§ **EXERCISE DIRECTIONS**
Pictures stay out, but every line of the data is copied exactly.

=== INFORMATION SHOWN ===

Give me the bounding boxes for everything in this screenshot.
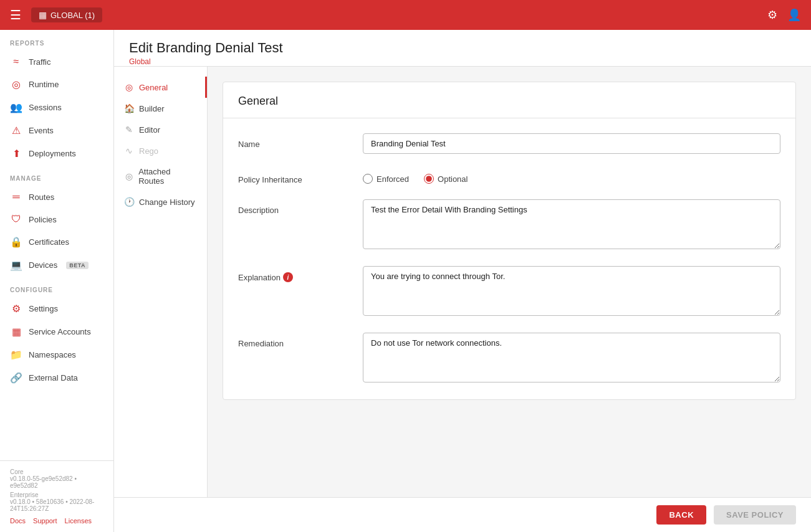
remediation-textarea[interactable] — [363, 333, 780, 382]
remediation-label: Remediation — [238, 333, 363, 348]
explanation-info-icon[interactable]: i — [283, 272, 293, 282]
beta-badge: BETA — [66, 262, 89, 269]
policy-inheritance-field: Enforced Optional — [363, 169, 780, 184]
hamburger-icon[interactable]: ☰ — [10, 7, 21, 22]
user-icon[interactable]: 👤 — [787, 8, 801, 22]
sidebar-item-external-data[interactable]: 🔗 External Data — [0, 366, 113, 389]
certificates-icon: 🔒 — [10, 236, 22, 248]
sidebar-item-devices[interactable]: 💻 Devices BETA — [0, 254, 113, 277]
settings-icon[interactable]: ⚙ — [767, 8, 777, 22]
description-row: Description — [238, 199, 780, 251]
enterprise-label: Enterprise — [10, 492, 103, 498]
sidebar-item-settings[interactable]: ⚙ Settings — [0, 297, 113, 320]
core-version: v0.18.0-55-ge9e52d82 • e9e52d82 — [10, 475, 103, 489]
sidebar-item-service-accounts[interactable]: ▦ Service Accounts — [0, 320, 113, 343]
explanation-label-with-icon: Explanation i — [238, 272, 363, 282]
licenses-link[interactable]: Licenses — [65, 517, 92, 525]
brand-icon: ▦ — [39, 10, 47, 20]
sub-nav-label: Builder — [139, 104, 164, 113]
form-area: General Name Policy Inheritance — [208, 67, 811, 497]
sub-nav-label: Change History — [139, 197, 195, 207]
remediation-row: Remediation — [238, 333, 780, 384]
policies-icon: 🛡 — [10, 214, 22, 225]
enforced-option[interactable]: Enforced — [363, 174, 409, 184]
sidebar-item-label: Events — [29, 126, 54, 135]
sub-nav-item-builder[interactable]: 🏠 Builder — [114, 98, 207, 119]
enterprise-version: v0.18.0 • 58e10636 • 2022-08-24T15:26:27… — [10, 498, 103, 512]
enforced-radio[interactable] — [363, 174, 373, 184]
service-accounts-icon: ▦ — [10, 326, 22, 338]
sub-nav-item-rego[interactable]: ∿ Rego — [114, 140, 207, 161]
form-card-body: Name Policy Inheritance Enforc — [223, 118, 795, 399]
sub-nav-item-editor[interactable]: ✎ Editor — [114, 119, 207, 140]
topbar-brand[interactable]: ▦ GLOBAL (1) — [31, 7, 102, 22]
explanation-textarea[interactable] — [363, 266, 780, 316]
general-icon: ◎ — [124, 82, 134, 92]
content-area: Edit Branding Denial Test Global ◎ Gener… — [114, 30, 811, 532]
back-button[interactable]: BACK — [656, 505, 706, 525]
sidebar-item-certificates[interactable]: 🔒 Certificates — [0, 230, 113, 254]
sidebar-footer: Core v0.18.0-55-ge9e52d82 • e9e52d82 Ent… — [0, 460, 113, 532]
sidebar-item-label: Namespaces — [29, 350, 76, 359]
rego-icon: ∿ — [124, 146, 134, 156]
attached-routes-icon: ◎ — [124, 171, 133, 181]
form-section-title: General — [223, 82, 795, 118]
name-row: Name — [238, 133, 780, 154]
explanation-label-text: Explanation — [238, 273, 281, 282]
save-policy-button[interactable]: SAVE POLICY — [714, 505, 796, 525]
sub-nav-item-general[interactable]: ◎ General — [114, 77, 207, 98]
optional-radio[interactable] — [424, 174, 434, 184]
sidebar-item-events[interactable]: ⚠ Events — [0, 119, 113, 142]
support-link[interactable]: Support — [33, 517, 57, 525]
bottom-bar: BACK SAVE POLICY — [114, 497, 811, 532]
optional-option[interactable]: Optional — [424, 174, 468, 184]
sidebar-item-label: Policies — [29, 215, 57, 224]
sidebar-item-deployments[interactable]: ⬆ Deployments — [0, 142, 113, 165]
sidebar-item-label: Routes — [29, 192, 54, 202]
sidebar-item-label: Certificates — [29, 237, 69, 247]
traffic-icon: ≈ — [10, 56, 22, 67]
manage-section-label: MANAGE — [0, 165, 113, 186]
builder-icon: 🏠 — [124, 103, 134, 113]
sidebar-item-label: Traffic — [29, 57, 50, 67]
sidebar-item-label: Deployments — [29, 149, 76, 158]
gear-icon: ⚙ — [10, 303, 22, 315]
page-title: Edit Branding Denial Test — [129, 40, 796, 56]
sidebar-item-traffic[interactable]: ≈ Traffic — [0, 50, 113, 73]
reports-section-label: REPORTS — [0, 30, 113, 50]
breadcrumb: Global — [129, 57, 796, 66]
configure-section-label: CONFIGURE — [0, 277, 113, 297]
sidebar-item-label: Service Accounts — [29, 327, 91, 336]
editor-icon: ✎ — [124, 125, 134, 135]
namespaces-icon: 📁 — [10, 349, 22, 361]
sidebar-item-policies[interactable]: 🛡 Policies — [0, 208, 113, 230]
sidebar-item-namespaces[interactable]: 📁 Namespaces — [0, 343, 113, 366]
description-field — [363, 199, 780, 251]
sidebar-item-sessions[interactable]: 👥 Sessions — [0, 96, 113, 119]
explanation-label: Explanation i — [238, 266, 363, 282]
sidebar-item-runtime[interactable]: ◎ Runtime — [0, 73, 113, 96]
change-history-icon: 🕐 — [124, 197, 134, 207]
devices-icon: 💻 — [10, 259, 22, 271]
sidebar-item-routes[interactable]: ═ Routes — [0, 186, 113, 208]
remediation-field — [363, 333, 780, 384]
brand-label: GLOBAL (1) — [50, 11, 95, 20]
sub-nav: ◎ General 🏠 Builder ✎ Editor ∿ Rego ◎ — [114, 67, 208, 497]
deployments-icon: ⬆ — [10, 148, 22, 159]
routes-icon: ═ — [10, 191, 22, 202]
policy-inheritance-label: Policy Inheritance — [238, 169, 363, 184]
description-textarea[interactable] — [363, 199, 780, 249]
sub-nav-item-attached-routes[interactable]: ◎ Attached Routes — [114, 161, 207, 191]
topbar-left: ☰ ▦ GLOBAL (1) — [10, 7, 102, 22]
name-field — [363, 133, 780, 154]
docs-link[interactable]: Docs — [10, 517, 26, 525]
events-icon: ⚠ — [10, 125, 22, 136]
sidebar-item-label: Sessions — [29, 103, 62, 112]
description-label: Description — [238, 199, 363, 215]
external-data-icon: 🔗 — [10, 372, 22, 384]
form-card-general: General Name Policy Inheritance — [223, 82, 796, 400]
sidebar-item-label: External Data — [29, 373, 78, 382]
sub-nav-item-change-history[interactable]: 🕐 Change History — [114, 191, 207, 212]
name-input[interactable] — [363, 133, 780, 154]
sub-layout: ◎ General 🏠 Builder ✎ Editor ∿ Rego ◎ — [114, 67, 811, 497]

===

§ **EXERCISE RESPONSE**
Give me the bounding boxes for everything in this screenshot.
remediation-textarea[interactable] — [363, 333, 780, 382]
remediation-label: Remediation — [238, 333, 363, 348]
explanation-info-icon[interactable]: i — [283, 272, 293, 282]
beta-badge: BETA — [66, 262, 89, 269]
policy-inheritance-field: Enforced Optional — [363, 169, 780, 184]
hamburger-icon[interactable]: ☰ — [10, 7, 21, 22]
user-icon[interactable]: 👤 — [787, 8, 801, 22]
sidebar-item-external-data[interactable]: 🔗 External Data — [0, 366, 113, 389]
certificates-icon: 🔒 — [10, 236, 22, 248]
sidebar-item-devices[interactable]: 💻 Devices BETA — [0, 254, 113, 277]
settings-icon[interactable]: ⚙ — [767, 8, 777, 22]
description-row: Description — [238, 199, 780, 251]
enterprise-label: Enterprise — [10, 492, 103, 498]
sidebar-item-settings[interactable]: ⚙ Settings — [0, 297, 113, 320]
core-version: v0.18.0-55-ge9e52d82 • e9e52d82 — [10, 475, 103, 489]
sidebar-item-service-accounts[interactable]: ▦ Service Accounts — [0, 320, 113, 343]
explanation-label-with-icon: Explanation i — [238, 272, 363, 282]
licenses-link[interactable]: Licenses — [65, 517, 92, 525]
brand-icon: ▦ — [39, 10, 47, 20]
sub-nav-label: Builder — [139, 104, 164, 113]
form-area: General Name Policy Inheritance — [208, 67, 811, 497]
sub-nav-label: Change History — [139, 197, 195, 207]
remediation-row: Remediation — [238, 333, 780, 384]
policies-icon: 🛡 — [10, 214, 22, 225]
enforced-option[interactable]: Enforced — [363, 174, 409, 184]
sidebar-item-label: Events — [29, 126, 54, 135]
sub-nav-item-builder[interactable]: 🏠 Builder — [114, 98, 207, 119]
enterprise-version: v0.18.0 • 58e10636 • 2022-08-24T15:26:27… — [10, 498, 103, 512]
enforced-radio[interactable] — [363, 174, 373, 184]
service-accounts-icon: ▦ — [10, 326, 22, 338]
sub-nav-item-rego[interactable]: ∿ Rego — [114, 140, 207, 161]
form-card-body: Name Policy Inheritance Enforc — [223, 118, 795, 399]
sub-nav-item-editor[interactable]: ✎ Editor — [114, 119, 207, 140]
topbar-brand[interactable]: ▦ GLOBAL (1) — [31, 7, 102, 22]
explanation-textarea[interactable] — [363, 266, 780, 316]
general-icon: ◎ — [124, 82, 134, 92]
content-area: Edit Branding Denial Test Global ◎ Gener… — [114, 30, 811, 532]
back-button[interactable]: BACK — [656, 505, 706, 525]
sidebar-item-certificates[interactable]: 🔒 Certificates — [0, 230, 113, 254]
sidebar-footer: Core v0.18.0-55-ge9e52d82 • e9e52d82 Ent… — [0, 460, 113, 532]
sidebar-item-label: Namespaces — [29, 350, 76, 359]
rego-icon: ∿ — [124, 146, 134, 156]
attached-routes-icon: ◎ — [124, 171, 133, 181]
form-section-title: General — [223, 82, 795, 118]
name-row: Name — [238, 133, 780, 154]
explanation-label-text: Explanation — [238, 273, 281, 282]
save-policy-button[interactable]: SAVE POLICY — [714, 505, 796, 525]
sub-nav-item-general[interactable]: ◎ General — [114, 77, 207, 98]
optional-radio[interactable] — [424, 174, 434, 184]
sidebar-item-events[interactable]: ⚠ Events — [0, 119, 113, 142]
support-link[interactable]: Support — [33, 517, 57, 525]
bottom-bar: BACK SAVE POLICY — [114, 497, 811, 532]
optional-option[interactable]: Optional — [424, 174, 468, 184]
sidebar-item-label: Policies — [29, 215, 57, 224]
sidebar-item-deployments[interactable]: ⬆ Deployments — [0, 142, 113, 165]
sidebar-item-label: Routes — [29, 192, 54, 202]
sidebar-item-label: Certificates — [29, 237, 69, 247]
traffic-icon: ≈ — [10, 56, 22, 67]
manage-section-label: MANAGE — [0, 165, 113, 186]
builder-icon: 🏠 — [124, 103, 134, 113]
sidebar-item-label: Traffic — [29, 57, 50, 67]
sidebar-item-label: Deployments — [29, 149, 76, 158]
gear-icon: ⚙ — [10, 303, 22, 315]
page-title: Edit Branding Denial Test — [129, 40, 796, 56]
sidebar-item-traffic[interactable]: ≈ Traffic — [0, 50, 113, 73]
reports-section-label: REPORTS — [0, 30, 113, 50]
breadcrumb: Global — [129, 57, 796, 66]
configure-section-label: CONFIGURE — [0, 277, 113, 297]
sidebar-item-label: Service Accounts — [29, 327, 91, 336]
editor-icon: ✎ — [124, 125, 134, 135]
namespaces-icon: 📁 — [10, 349, 22, 361]
sidebar-item-policies[interactable]: 🛡 Policies — [0, 208, 113, 230]
sidebar-item-namespaces[interactable]: 📁 Namespaces — [0, 343, 113, 366]
description-field — [363, 199, 780, 251]
sidebar-item-sessions[interactable]: 👥 Sessions — [0, 96, 113, 119]
explanation-label: Explanation i — [238, 266, 363, 282]
sidebar-item-runtime[interactable]: ◎ Runtime — [0, 73, 113, 96]
change-history-icon: 🕐 — [124, 197, 134, 207]
devices-icon: 💻 — [10, 259, 22, 271]
sidebar-item-routes[interactable]: ═ Routes — [0, 186, 113, 208]
remediation-field — [363, 333, 780, 384]
brand-label: GLOBAL (1) — [50, 11, 95, 20]
sub-nav: ◎ General 🏠 Builder ✎ Editor ∿ Rego ◎ — [114, 67, 208, 497]
deployments-icon: ⬆ — [10, 148, 22, 159]
routes-icon: ═ — [10, 191, 22, 202]
policy-inheritance-label: Policy Inheritance — [238, 169, 363, 184]
description-textarea[interactable] — [363, 199, 780, 249]
sub-nav-item-attached-routes[interactable]: ◎ Attached Routes — [114, 161, 207, 191]
topbar-left: ☰ ▦ GLOBAL (1) — [10, 7, 102, 22]
name-field — [363, 133, 780, 154]
docs-link[interactable]: Docs — [10, 517, 26, 525]
events-icon: ⚠ — [10, 125, 22, 136]
sidebar-item-label: Sessions — [29, 103, 62, 112]
description-label: Description — [238, 199, 363, 215]
external-data-icon: 🔗 — [10, 372, 22, 384]
form-card-general: General Name Policy Inheritance — [223, 82, 796, 400]
sidebar-item-label: External Data — [29, 373, 78, 382]
sub-nav-item-change-history[interactable]: 🕐 Change History — [114, 191, 207, 212]
name-input[interactable] — [363, 133, 780, 154]
sub-layout: ◎ General 🏠 Builder ✎ Editor ∿ Rego ◎ — [114, 67, 811, 497]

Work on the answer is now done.